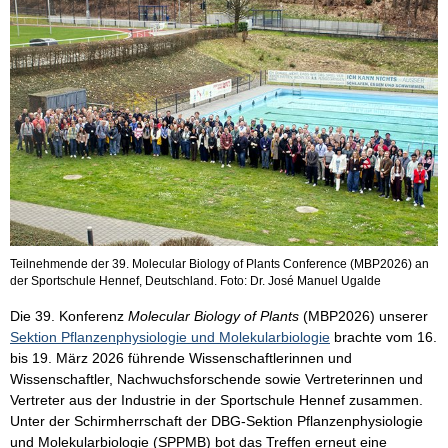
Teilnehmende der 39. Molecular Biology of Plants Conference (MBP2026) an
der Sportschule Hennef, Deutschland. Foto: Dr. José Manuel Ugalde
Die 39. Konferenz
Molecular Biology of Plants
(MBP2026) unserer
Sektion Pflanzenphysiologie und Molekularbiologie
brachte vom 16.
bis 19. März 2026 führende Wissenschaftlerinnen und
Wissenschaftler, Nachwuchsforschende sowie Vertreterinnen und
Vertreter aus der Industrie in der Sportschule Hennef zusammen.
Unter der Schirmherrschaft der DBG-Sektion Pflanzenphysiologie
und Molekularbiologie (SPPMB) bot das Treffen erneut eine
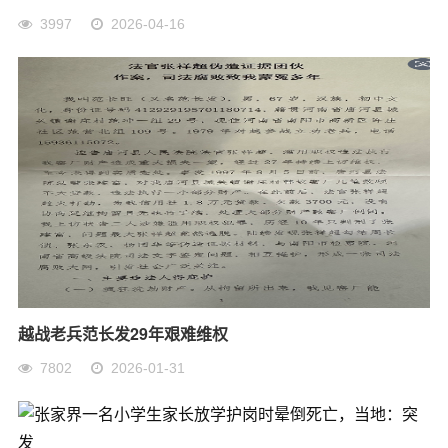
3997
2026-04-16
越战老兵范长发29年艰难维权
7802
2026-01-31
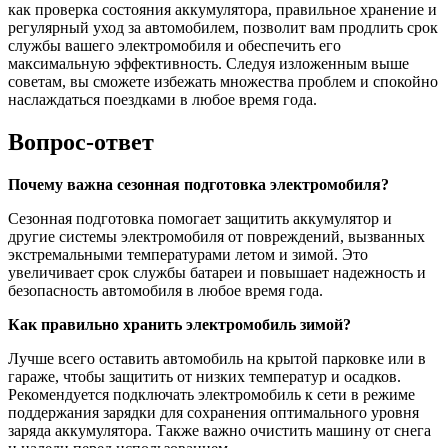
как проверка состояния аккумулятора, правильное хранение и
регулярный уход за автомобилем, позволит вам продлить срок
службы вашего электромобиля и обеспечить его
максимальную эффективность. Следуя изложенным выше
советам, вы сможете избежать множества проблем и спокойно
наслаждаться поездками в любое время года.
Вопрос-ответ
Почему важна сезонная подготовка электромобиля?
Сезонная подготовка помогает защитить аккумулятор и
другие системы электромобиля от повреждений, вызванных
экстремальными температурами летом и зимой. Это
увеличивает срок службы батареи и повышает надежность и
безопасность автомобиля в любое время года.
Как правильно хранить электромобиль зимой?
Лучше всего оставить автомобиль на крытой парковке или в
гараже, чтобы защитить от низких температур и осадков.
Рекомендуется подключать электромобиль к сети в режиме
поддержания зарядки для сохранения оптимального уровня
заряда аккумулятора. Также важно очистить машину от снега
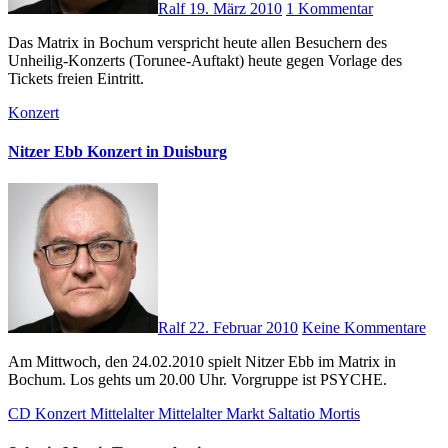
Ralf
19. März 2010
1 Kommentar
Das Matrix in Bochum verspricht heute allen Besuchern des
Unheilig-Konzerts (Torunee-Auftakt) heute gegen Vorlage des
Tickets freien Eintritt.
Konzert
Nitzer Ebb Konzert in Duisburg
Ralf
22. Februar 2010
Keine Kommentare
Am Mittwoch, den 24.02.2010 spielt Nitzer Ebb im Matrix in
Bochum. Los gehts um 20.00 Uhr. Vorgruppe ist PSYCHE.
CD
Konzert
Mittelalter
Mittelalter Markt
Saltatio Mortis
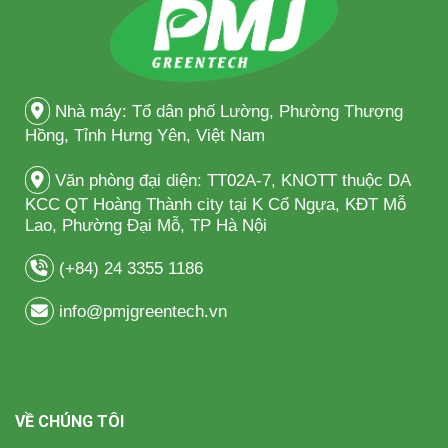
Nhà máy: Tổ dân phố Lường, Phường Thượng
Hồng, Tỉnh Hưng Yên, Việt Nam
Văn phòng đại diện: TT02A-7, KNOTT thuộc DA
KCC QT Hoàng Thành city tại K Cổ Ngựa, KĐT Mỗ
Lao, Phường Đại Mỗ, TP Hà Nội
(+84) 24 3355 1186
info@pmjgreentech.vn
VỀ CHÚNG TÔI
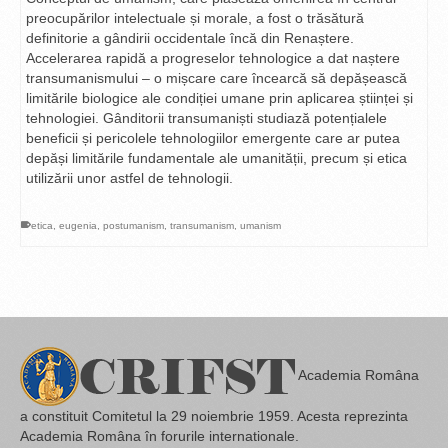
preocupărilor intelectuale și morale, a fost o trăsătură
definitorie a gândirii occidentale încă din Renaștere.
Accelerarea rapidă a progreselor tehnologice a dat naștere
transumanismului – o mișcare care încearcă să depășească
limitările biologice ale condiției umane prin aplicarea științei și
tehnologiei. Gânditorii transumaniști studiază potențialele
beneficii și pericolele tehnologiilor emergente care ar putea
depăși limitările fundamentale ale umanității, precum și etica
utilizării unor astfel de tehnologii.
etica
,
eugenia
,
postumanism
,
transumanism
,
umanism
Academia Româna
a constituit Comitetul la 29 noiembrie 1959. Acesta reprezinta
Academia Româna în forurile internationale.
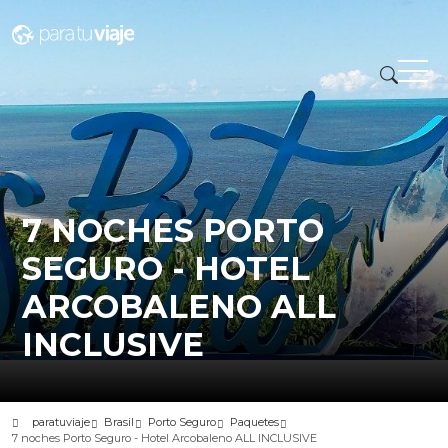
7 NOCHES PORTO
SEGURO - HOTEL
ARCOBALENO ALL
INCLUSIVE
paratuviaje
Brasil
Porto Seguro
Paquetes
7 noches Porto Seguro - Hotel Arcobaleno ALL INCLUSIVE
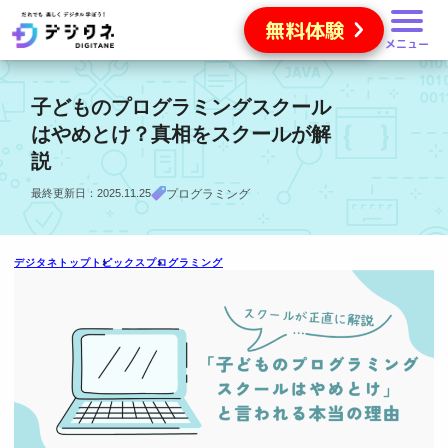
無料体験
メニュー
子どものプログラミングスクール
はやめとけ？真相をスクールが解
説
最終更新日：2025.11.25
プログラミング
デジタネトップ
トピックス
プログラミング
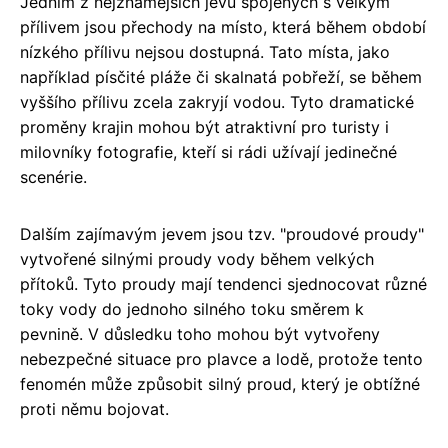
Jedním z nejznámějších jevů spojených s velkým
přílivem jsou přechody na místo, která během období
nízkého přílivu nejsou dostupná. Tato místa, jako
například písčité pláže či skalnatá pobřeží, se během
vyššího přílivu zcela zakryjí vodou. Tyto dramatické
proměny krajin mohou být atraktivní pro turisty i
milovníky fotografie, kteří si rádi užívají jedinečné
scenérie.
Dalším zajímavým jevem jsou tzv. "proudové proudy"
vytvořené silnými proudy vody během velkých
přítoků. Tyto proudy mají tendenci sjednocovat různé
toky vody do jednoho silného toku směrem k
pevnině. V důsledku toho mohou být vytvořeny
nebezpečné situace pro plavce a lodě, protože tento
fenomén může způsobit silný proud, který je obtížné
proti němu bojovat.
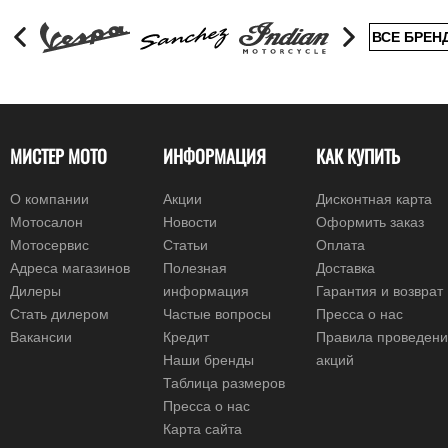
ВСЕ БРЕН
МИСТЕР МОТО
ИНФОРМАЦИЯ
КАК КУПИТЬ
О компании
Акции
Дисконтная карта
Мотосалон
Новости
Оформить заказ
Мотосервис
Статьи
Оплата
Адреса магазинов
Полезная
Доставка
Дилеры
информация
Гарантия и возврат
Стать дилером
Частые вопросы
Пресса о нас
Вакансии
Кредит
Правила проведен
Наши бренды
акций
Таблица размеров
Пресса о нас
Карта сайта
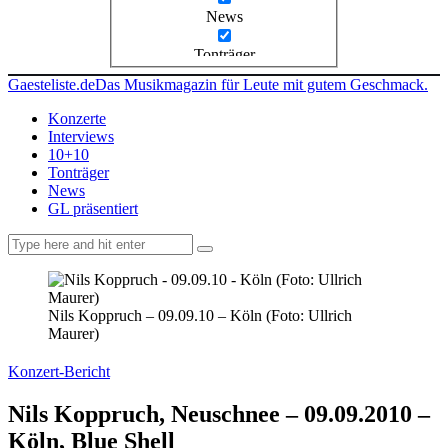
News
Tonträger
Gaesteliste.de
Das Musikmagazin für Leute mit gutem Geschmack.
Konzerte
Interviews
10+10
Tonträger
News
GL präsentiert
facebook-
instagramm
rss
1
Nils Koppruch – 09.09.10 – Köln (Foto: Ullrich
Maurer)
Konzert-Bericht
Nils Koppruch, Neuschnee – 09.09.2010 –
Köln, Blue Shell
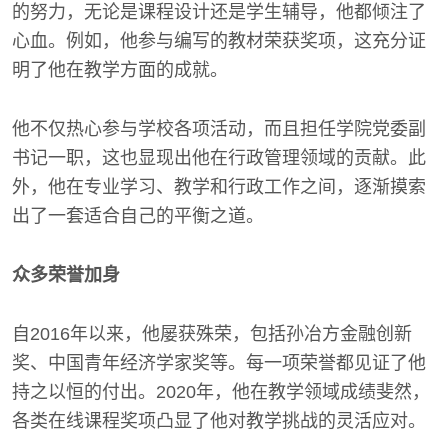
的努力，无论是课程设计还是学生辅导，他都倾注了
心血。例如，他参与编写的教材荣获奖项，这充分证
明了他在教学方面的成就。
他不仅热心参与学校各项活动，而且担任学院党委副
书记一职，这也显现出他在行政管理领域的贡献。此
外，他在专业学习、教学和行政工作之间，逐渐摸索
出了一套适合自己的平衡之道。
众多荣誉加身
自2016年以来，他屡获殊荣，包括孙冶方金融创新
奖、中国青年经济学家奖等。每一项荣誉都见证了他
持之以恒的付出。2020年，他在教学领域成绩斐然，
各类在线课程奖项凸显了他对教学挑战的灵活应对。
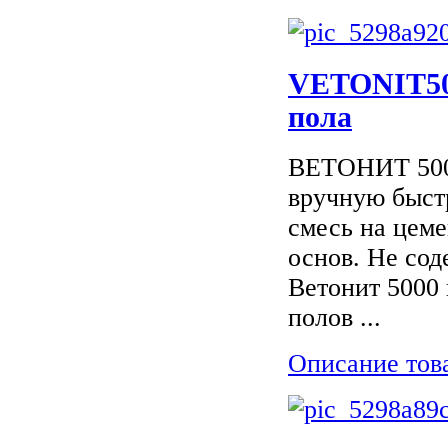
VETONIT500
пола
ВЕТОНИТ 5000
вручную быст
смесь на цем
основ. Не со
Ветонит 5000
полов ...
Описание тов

---*---

▶ _What the exercise asks_: Transcribe exactly, with no pictures, the lines running from the first line of the material through the line holding "VỀ CHÚNG TÔI".

▶ _Response to the exercise_:
Teilnehmende der 39. Molecular Biology of Plants Conference (MBP2026) an
der Sportschule Hennef, Deutschland. Foto: Dr. José Manuel Ugalde
Die 39. Konferenz
Molecular Biology of Plants
(MBP2026) unserer
Sektion Pflanzenphysiologie und Molekularbiologie
brachte vom 16.
bis 19. März 2026 führende Wissenschaftlerinnen und
Wissenschaftler, Nachwuchsforschende sowie Vertreterinnen und
Vertreter aus der Industrie in der Sportschule Hennef zusammen.
Unter der Schirmherrschaft der DBG-Sektion Pflanzenphysiologie
und Molekularbiologie (SPPMB) bot das Treffen erneut eine
3997
2026-04-16
越战老兵范长发29年艰难维权
7802
2026-01-31
как проверка состояния аккумулятора, правильное хранение и
регулярный уход за автомобилем, позволит вам продлить срок
службы вашего электромобиля и обеспечить его
максимальную эффективность. Следуя изложенным выше
советам, вы сможете избежать множества проблем и спокойно
наслаждаться поездками в любое время года.
Вопрос-ответ
Почему важна сезонная подготовка электромобиля?
Сезонная подготовка помогает защитить аккумулятор и
другие системы электромобиля от повреждений, вызванных
экстремальными температурами летом и зимой. Это
увеличивает срок службы батареи и повышает надежность и
безопасность автомобиля в любое время года.
Как правильно хранить электромобиль зимой?
Лучше всего оставить автомобиль на крытой парковке или в
гараже, чтобы защитить от низких температур и осадков.
Рекомендуется подключать электромобиль к сети в режиме
поддержания зарядки для сохранения оптимального уровня
заряда аккумулятора. Также важно очистить машину от снега
Ralf
19. März 2010
1 Kommentar
Das Matrix in Bochum verspricht heute allen Besuchern des
Unheilig-Konzerts (Torunee-Auftakt) heute gegen Vorlage des
Tickets freien Eintritt.
Konzert
Nitzer Ebb Konzert in Duisburg
Ralf
22. Februar 2010
Keine Kommentare
Am Mittwoch, den 24.02.2010 spielt Nitzer Ebb im Matrix in
Bochum. Los gehts um 20.00 Uhr. Vorgruppe ist PSYCHE.
CD
Konzert
Mittelalter
Mittelalter Markt
Saltatio Mortis
Nhà máy: Tổ dân phố Lường, Phường Thượng
Hồng, Tỉnh Hưng Yên, Việt Nam
Văn phòng đại diện: TT02A-7, KNOTT thuộc DA
KCC QT Hoàng Thành city tại K Cổ Ngựa, KĐT Mỗ
Lao, Phường Đại Mỗ, TP Hà Nội
(+84) 24 3355 1186
info@pmjgreentech.vn
VỀ CHÚNG TÔI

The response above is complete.